Anti-poverty programs inspired by modernization ideology are incapable of fundamentally altering global poverty. They work from the false and oppressive assumption that modernist development is necessary to reduce poverty. They also never distance themselves from the economic interests of those who provide the aid and therefore have only marginal impact. In order for true change to be achieved the very premises of modernization must be challenged. The morality of extreme richness existing in tandem with extreme poverty, understood within modernist discourse as capacitating the exit from this poverty, must be questioned.
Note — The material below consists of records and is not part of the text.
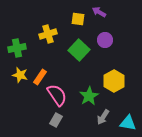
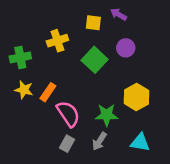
green star: (89, 96) -> (107, 115), turned 30
gray arrow: (103, 117) -> (99, 141), moved
cyan triangle: (128, 123) -> (140, 142), moved

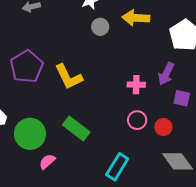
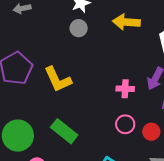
gray circle: (100, 27) -> (79, 28), moved

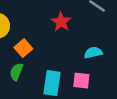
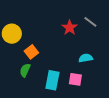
red star: (61, 22) -> (70, 28), moved

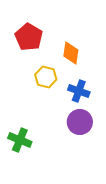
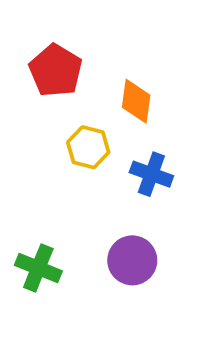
purple circle: (80, 122) -> (132, 260), moved

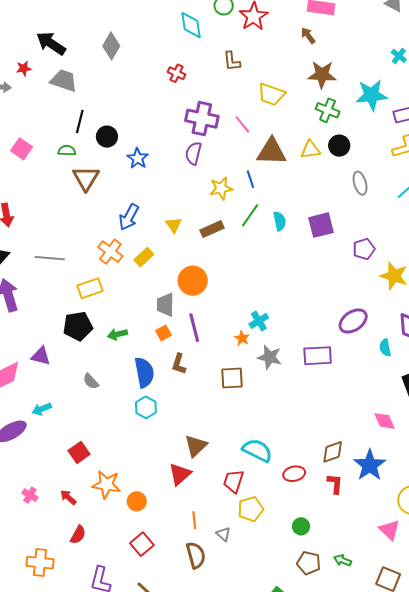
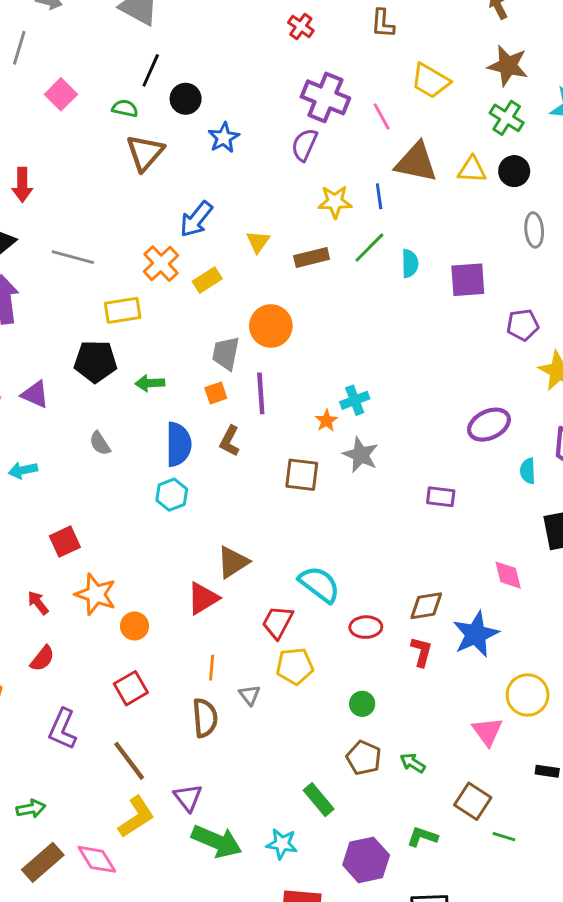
purple rectangle: (318, 356) -> (441, 497), moved, size x0.7

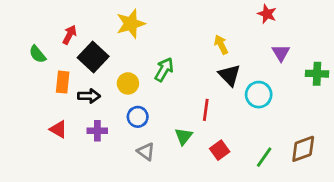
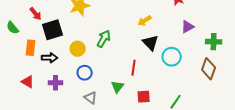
red arrow: (70, 35) -> (36, 14), turned 112
yellow arrow: (221, 45) -> (145, 21), turned -96
purple triangle: (281, 53) -> (188, 27), turned 32
black square: (93, 57) -> (53, 30), turned 30
brown diamond: (303, 149) -> (209, 69), moved, turned -50
red square: (220, 150) -> (144, 97), turned 32

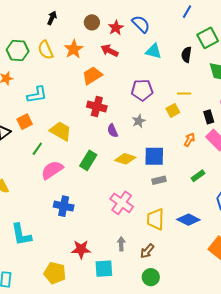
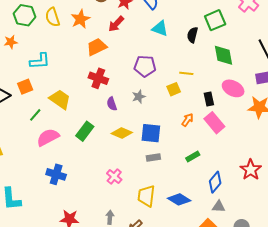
red arrow: (110, 51) -> (116, 24), turned -78
pink cross: (122, 203) -> (114, 176), size x0.7

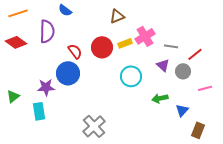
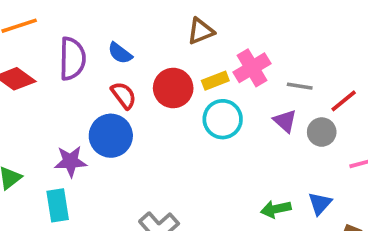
blue semicircle: (65, 10) -> (120, 53), moved
cyan circle: (131, 76) -> (223, 119), moved
green arrow: (160, 98) -> (276, 209), moved

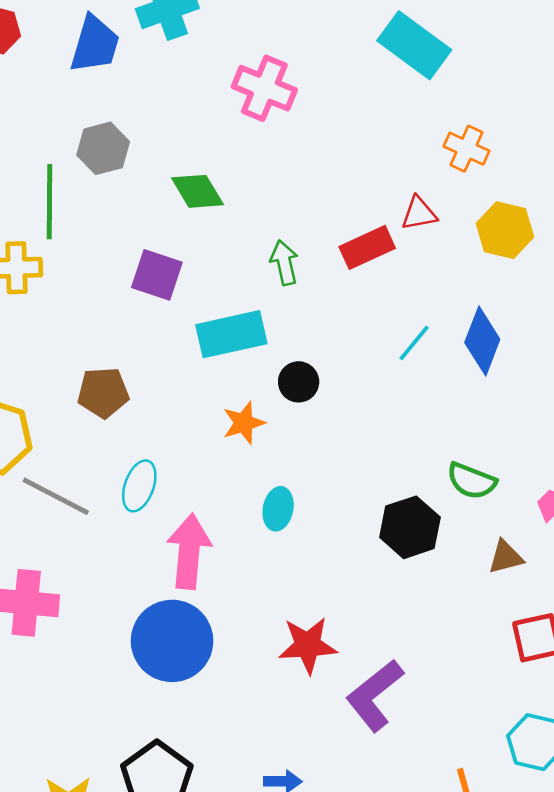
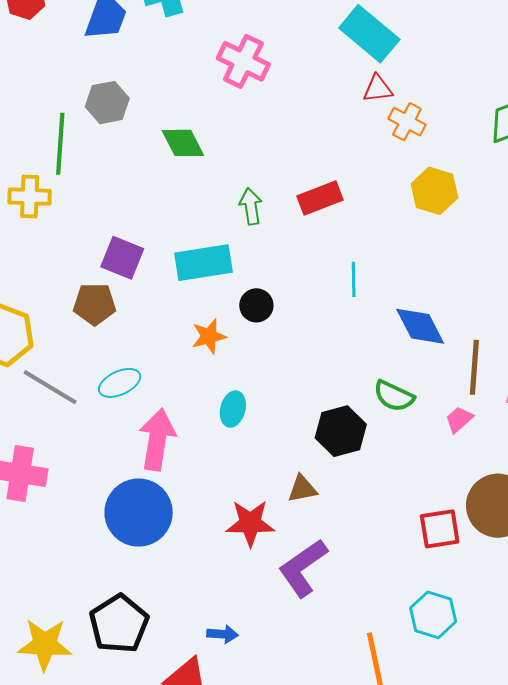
red triangle: (419, 213) -> (378, 89), moved
purple square: (157, 275) -> (122, 258), moved
blue diamond: (482, 341) -> (420, 326), moved, turned -52
cyan line: (414, 343) -> (354, 279), turned -44
cyan ellipse: (139, 486) -> (120, 383), turned 42
brown triangle: (506, 557) -> (302, 489), moved

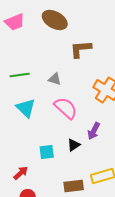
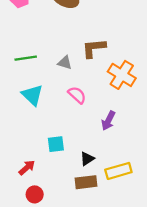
brown L-shape: (81, 49) -> (94, 48), moved
pink semicircle: (66, 108) -> (77, 95), size x0.7
black triangle: (74, 145) -> (87, 159), moved

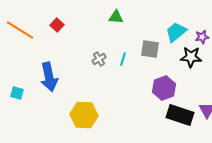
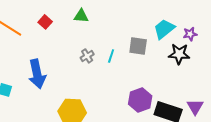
green triangle: (116, 17) -> (81, 16), moved
purple hexagon: (164, 88) -> (140, 100), moved

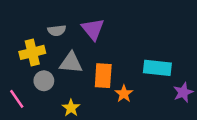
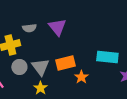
gray triangle: (71, 63) -> (40, 67), moved, turned 48
orange rectangle: (103, 76) -> (65, 63), turned 72

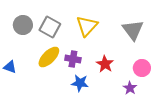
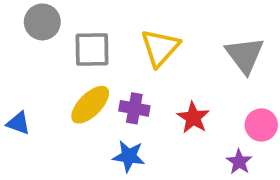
gray circle: (23, 25) -> (42, 22), moved
gray square: (50, 27) -> (92, 50), turned -30
blue star: (80, 83) -> (129, 156), moved

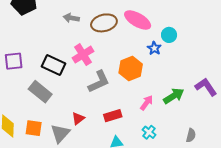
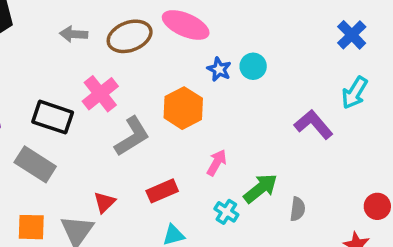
cyan circle: (169, 35) -> (253, 66), moved
green arrow: (174, 96) -> (260, 188), moved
Limits upon natural and human resources should be considered as well as the destruction that money may reap. Furthermore, the responsibility for poverty, which modernization theory places upon the poor themselves, needs to be reevaluated
Having come full circle, we now return upon Peter Baeur’s idea of Western Guilt. While Baeur was wrong to argue that Western Guilt is an inspiration for foreign aid in Marxist-Leninist ideology he may be right that (1) Western Guilt inspires foreign aid and (2) that the ideas which he ascribes to Western Guilt are promoted by Marxist-Leninsts. While guilt based action gets us nowhere, and we should not be so patronizing as to claim that the “Third World” is dependent on Western nations to liberate it, we do need to closely examine the ways in which Western policy may be actively creating poverty in other regions of the world.
Poverty relief programs based in modernist thought are not relieving poverty in a substantial manner. It is time to challenge these programs at their ideological roots and reevalute the ways in which poverty in the world is both understood and addressed.